■ **Task item**: Every line of the listing below from the one with "Spirituosen, Säfte und Sirup" up to and including the one with "Татар (Россия)" should be retyped exactly, and nothing else; pictures are not part of the copy.

■ **Information provided**:
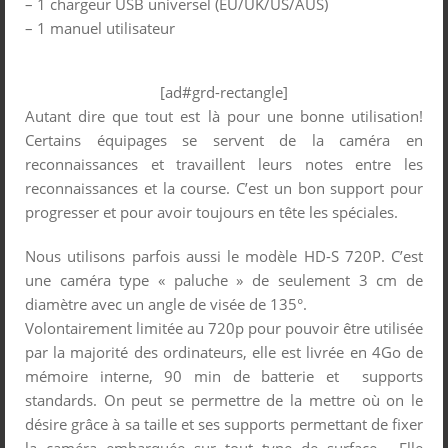
– 1 chargeur USB universel (EU/UK/US/AUS)
– 1 manuel utilisateur
[ad#grd-rectangle]
Autant dire que tout est là pour une bonne utilisation!
Certains équipages se servent de la caméra en
reconnaissances et travaillent leurs notes entre les
reconnaissances et la course. C’est un bon support pour
progresser et pour avoir toujours en tête les spéciales.
Nous utilisons parfois aussi le modèle HD-S 720P. C’est
une caméra type « paluche » de seulement 3 cm de
diamètre avec un angle de visée de 135°.
Volontairement limitée au 720p pour pouvoir être utilisée
par la majorité des ordinateurs, elle est livrée en 4Go de
mémoire interne, 90 min de batterie et supports
standards. On peut se permettre de la mettre où on le
désire grâce à sa taille et ses supports permettant de fixer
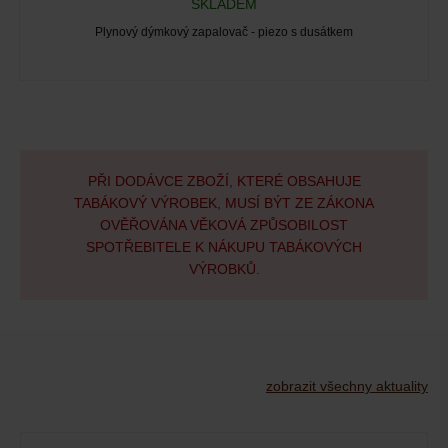
SKLADEM
Plynový dýmkový zapalovač - piezo s dusátkem
PŘI DODÁVCE ZBOŽÍ, KTERÉ OBSAHUJE
TABÁKOVÝ VÝROBEK, MUSÍ BÝT ZE ZÁKONA
OVĚŘOVÁNA VĚKOVÁ ZPŮSOBILOST
SPOTŘEBITELE K NÁKUPU TABÁKOVÝCH
VÝROBKŮ.
zobrazit všechny aktuality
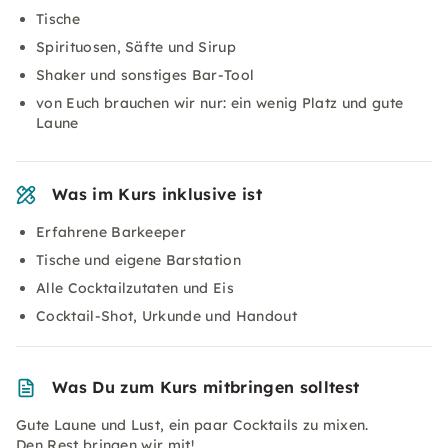
Tische
Spirituosen, Säfte und Sirup
Shaker und sonstiges Bar-Tool
von Euch brauchen wir nur: ein wenig Platz und gute
Laune
Was im Kurs inklusive ist
Erfahrene Barkeeper
Tische und eigene Barstation
Alle Cocktailzutaten und Eis
Cocktail-Shot, Urkunde und Handout
Was Du zum Kurs mitbringen solltest
Gute Laune und Lust, ein paar Cocktails zu mixen.
Den Rest bringen wir mit!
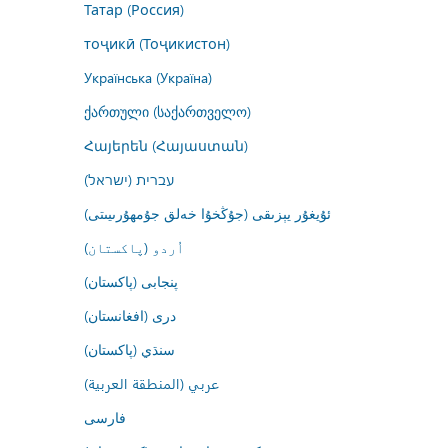
Татар (Россия)
тоҷикӣ (Тоҷикистон)
Українська (Україна)
ქართული (საქართველო)
Հայերեն (Հայաստան)
עברית (ישראל)
ئۇيغۇر يېزىقى (جۇڭخۇا خەلق جۇمھۇرىيىتى)
اُردو (پاکستان)
پنجابی (پاکستان)
درى (افغانستان)
سنڌي (پاکستان)
عربي (المنطقة العربية)
فارسى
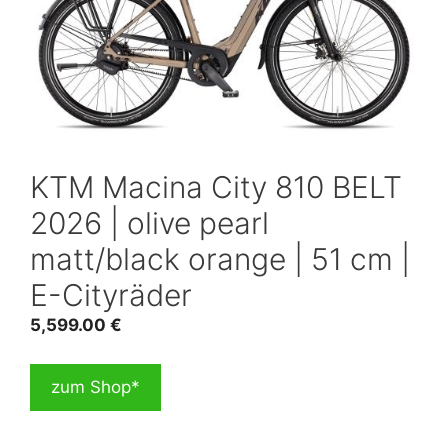
KTM Macina City 810 BELT
2026 | olive pearl
matt/black orange | 51 cm |
E-Cityräder
5,599.00
€
zum Shop*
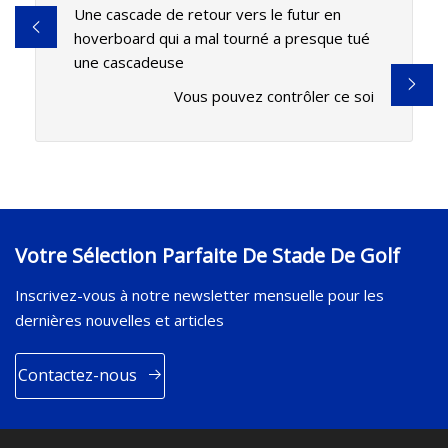
Une cascade de retour vers le futur en
hoverboard qui a mal tourné a presque tué
une cascadeuse
Vous pouvez contrôler ce soi
Votre Sélection Parfaite De Stade De Golf
Inscrivez-vous à notre newsletter mensuelle pour les
dernières nouvelles et articles
Contactez-nous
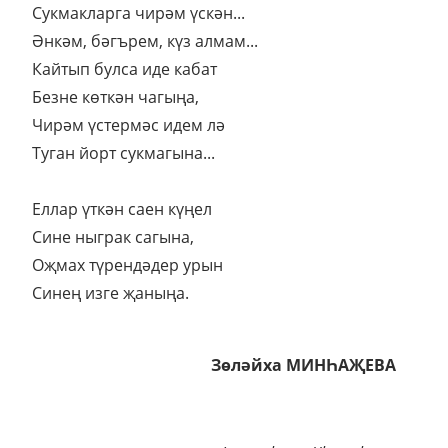
Сукмакларга чирәм үскән...
Әнкәм, бәгърем, күз алмам...
Кайтып булса иде кабат
Безне көткән чагыңа,
Чирәм үстермәс идем лә
Туган йорт сукмагына...
Еллар үткән саен күңел
Сине ныграк сагына,
Оҗмах түрендәдер урын
Синең изге җаныңа.
Зөләйха МИНҺАҖЕВА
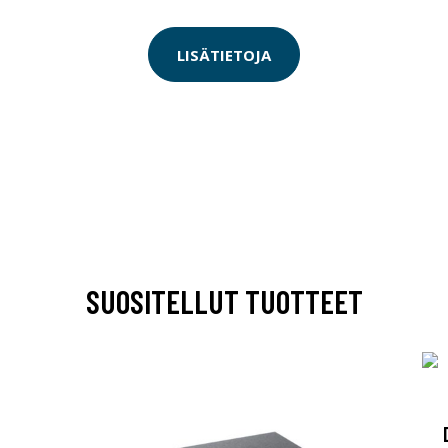
LISÄTIETOJA
SUOSITELLUT TUOTTEET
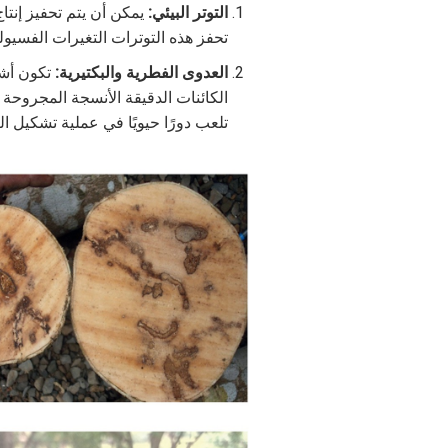
التوتر البيئي:
يمكن أن يتم تحفيز إنتا
تحفز هذه التوترات التغيرات الفسيول
العدوى الفطرية والبكتيرية:
تكون أشجا
الكائنات الدقيقة الأنسجة المجروحة أ
تلعب دورًا حيويًا في عملية تشكيل الر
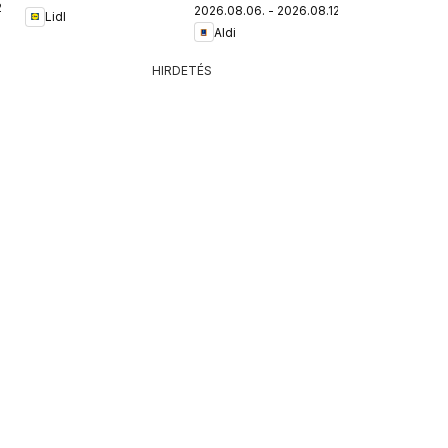
.
2026.08.06. - 2026.08.12.
Lidl
Aldi
HIRDETÉS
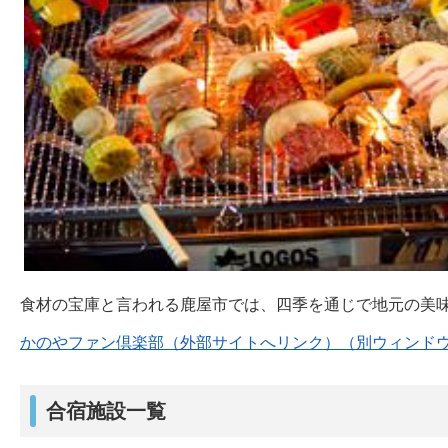
食材の宝庫と言われる鹿屋市では、四季を通じで地元の美
かのやファン倶楽部（外部サイトへリンク）（別ウィンド
合宿施設一覧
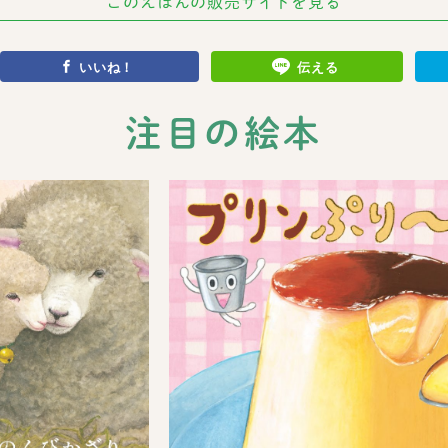
このえほんの販売サイトを見る
いいね！
伝える
注目の絵本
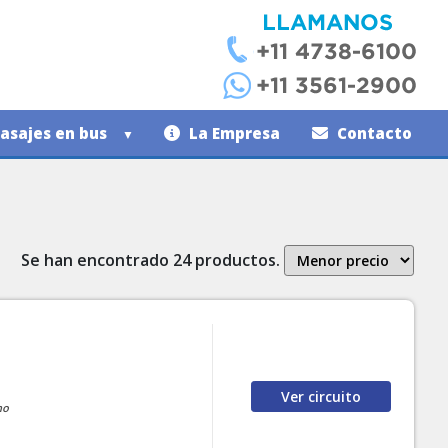
asajes en bus
La Empresa
Contacto
Se han encontrado 24 productos.
Ver
circuito
no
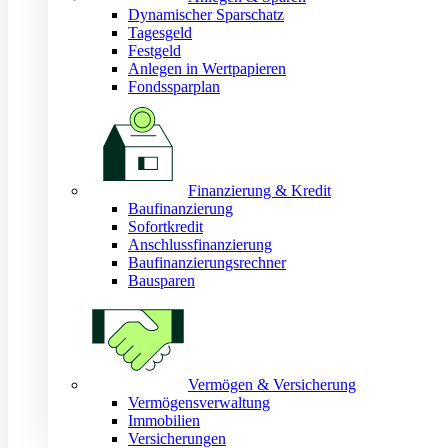
Dynamischer Sparschatz
Tagesgeld
Festgeld
Anlegen in Wertpapieren
Fondssparplan
Finanzierung & Kredit
Baufinanzierung
Sofortkredit
Anschlussfinanzierung
Baufinanzierungsrechner
Bausparen
Vermögen & Versicherung
Vermögensverwaltung
Immobilien
Versicherungen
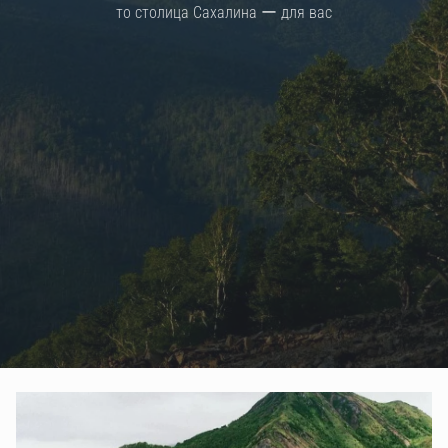
то столица Сахалина ー для вас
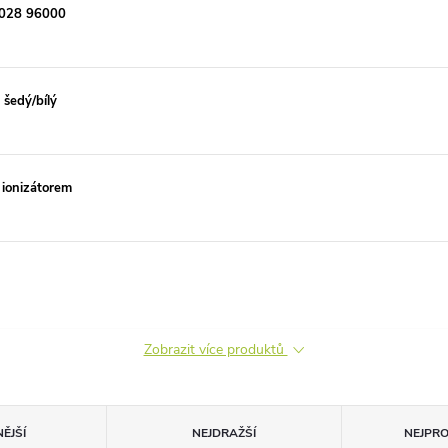
 0028 96000
šedý/bílý
 ionizátorem
Zobrazit více produktů
ĚJŠÍ
NEJDRAŽŠÍ
NEJPR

■ **Solution to the problem**:
Spirituosen, Säfte und Sirup
Shaker und sonstiges Bar-Tool
von Euch brauchen wir nur: ein wenig Platz und gute
Laune
Was im Kurs inklusive ist
Erfahrene Barkeeper
Tische und eigene Barstation
Alle Cocktailzutaten und Eis
Cocktail-Shot, Urkunde und Handout
Was Du zum Kurs mitbringen solltest
Gute Laune und Lust, ein paar Cocktails zu mixen.
Den Rest bringen wir mit!
Татар (Россия)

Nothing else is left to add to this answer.